Rui Jia, Min Zhang, Fengrui Liu, Bo Jiang, Kun Kuang, Zhongxiang Dai

TL;DR

EduAgentQG addresses the challenge of producing high-quality personalized math questions at scale by aligning items with explicit educational goals $E$. It introduces a five-agent, planner–writer–solver–educator–checker framework that iteratively plans, generates, evaluates, and refines questions, using multiple directions and dimension-wise binary scoring to ensure diversity and goal alignment. The contributions include (i) formal goal decomposition with a retrieval-augmented Planner, (ii) controlled candidate generation and multi-perspective refinement by the Writer, (iii) rigorous dimension-specific evaluation by the Solver and Educator, and (iv) final verification by the Checker, all within a closed-loop loop. Experiments on two mathematics datasets show superior diversity, goal consistency, and overall quality over baselines, with generalization across backbones and favorable cost–performance trade-offs.
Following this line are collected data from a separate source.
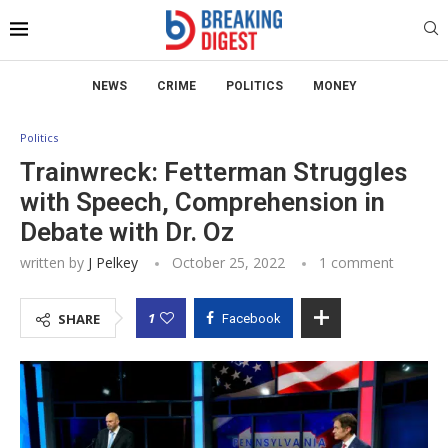
NEWS
CRIME
POLITICS
MONEY
Politics
Trainwreck: Fetterman Struggles
with Speech, Comprehension in
Debate with Dr. Oz
written by
J Pelkey
October 25, 2022
1 comment
1
SHARE
Facebook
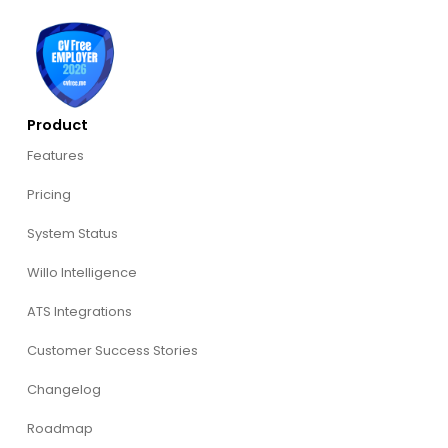
Product
Features
Pricing
System Status
Willo Intelligence
ATS Integrations
Customer Success Stories
Changelog
Roadmap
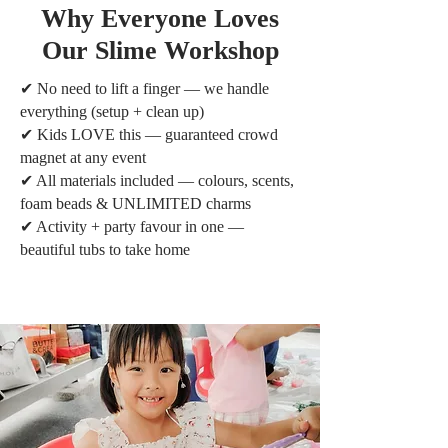
Why Everyone Loves
Our Slime Workshop
✔ No need to lift a finger — we handle
everything (setup + clean up)
✔ Kids LOVE this — guaranteed crowd
magnet at any event
✔ All materials included — colours, scents,
foam beads & UNLIMITED charms
✔ Activity + party favour in one —
beautiful tubs to take home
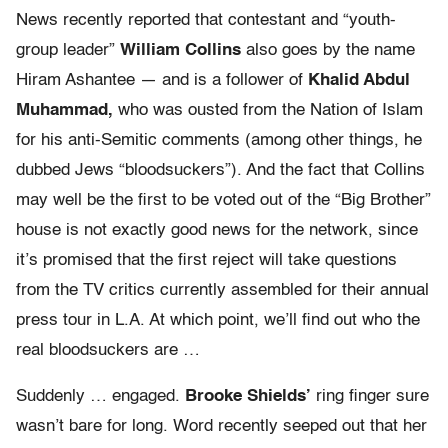
News recently reported that contestant and “youth-
group leader”
William Collins
also goes by the name
Hiram Ashantee — and is a follower of
Khalid Abdul
Muhammad,
who was ousted from the Nation of Islam
for his anti-Semitic comments (among other things, he
dubbed Jews “bloodsuckers”). And the fact that Collins
may well be the first to be voted out of the “Big Brother”
house is not exactly good news for the network, since
it’s promised that the first reject will take questions
from the TV critics currently assembled for their annual
press tour in L.A. At which point, we’ll find out who the
real bloodsuckers are …
Suddenly … engaged.
Brooke Shields’
ring finger sure
wasn’t bare for long. Word recently seeped out that her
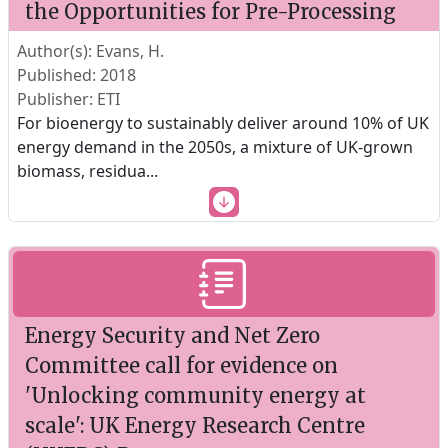
the Opportunities for Pre-Processing
Author(s): Evans, H.
Published: 2018
Publisher: ETI
For bioenergy to sustainably deliver around 10% of UK
energy demand in the 2050s, a mixture of UK-grown
biomass, residua
...
Energy Security and Net Zero
Committee call for evidence on
'Unlocking community energy at
scale': UK Energy Research Centre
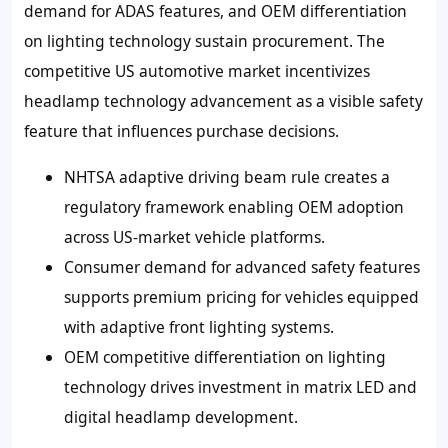
demand for ADAS features, and OEM differentiation
on lighting technology sustain procurement. The
competitive US automotive market incentivizes
headlamp technology advancement as a visible safety
feature that influences purchase decisions.
NHTSA adaptive driving beam rule creates a
regulatory framework enabling OEM adoption
across US-market vehicle platforms.
Consumer demand for advanced safety features
supports premium pricing for vehicles equipped
with adaptive front lighting systems.
OEM competitive differentiation on lighting
technology drives investment in matrix LED and
digital headlamp development.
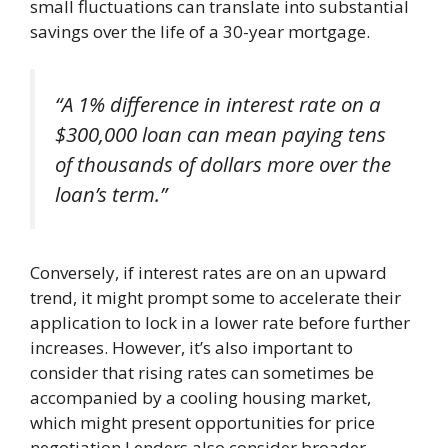
small fluctuations can translate into substantial
savings over the life of a 30-year mortgage.
“A 1% difference in interest rate on a
$300,000 loan can mean paying tens
of thousands of dollars more over the
loan’s term.”
Conversely, if interest rates are on an upward
trend, it might prompt some to accelerate their
application to lock in a lower rate before further
increases. However, it’s also important to
consider that rising rates can sometimes be
accompanied by a cooling housing market,
which might present opportunities for price
negotiation.Lenders also consider broader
This approach provides a scalable, adaptive resource for personalized learning and automated assessment.

Abstract

High-quality personalized question banks are crucial for supporting adaptive learning and individualized assessment. Manually designing questions is time-consuming and often fails to meet diverse learning needs, making automated question generation a crucial approach to reduce teachers' workload and improve the scalability of educational resources. However, most existing question generation methods rely on single-agent or rule-based pipelines, which still produce questions with unstable quality, limited diversity, and insufficient alignment with educational goals. To address these challenges, we propose EduAgentQG, a multi-agent collaborative framework for generating high-quality and diverse personalized questions. The framework consists of five specialized agents and operates through an iterative feedback loop: the Planner generates structured design plans and multiple question directions to enhance diversity; the Writer produces candidate questions based on the plan and optimizes their quality and diversity using feedback from the Solver and Educator; the Solver and Educator perform binary scoring across multiple evaluation dimensions and feed the evaluation results back to the Writer; the Checker conducts final verification, including answer correctness and clarity, ensuring alignment with educational goals. Through this multi-agent collaboration and iterative feedback loop, EduAgentQG generates questions that are both high-quality and diverse, while maintaining consistency with educational objectives. Experiments on two mathematics question datasets demonstrate that EduAgentQG outperforms existing single-agent and multi-agent methods in terms of question diversity, goal consistency, and overall quality.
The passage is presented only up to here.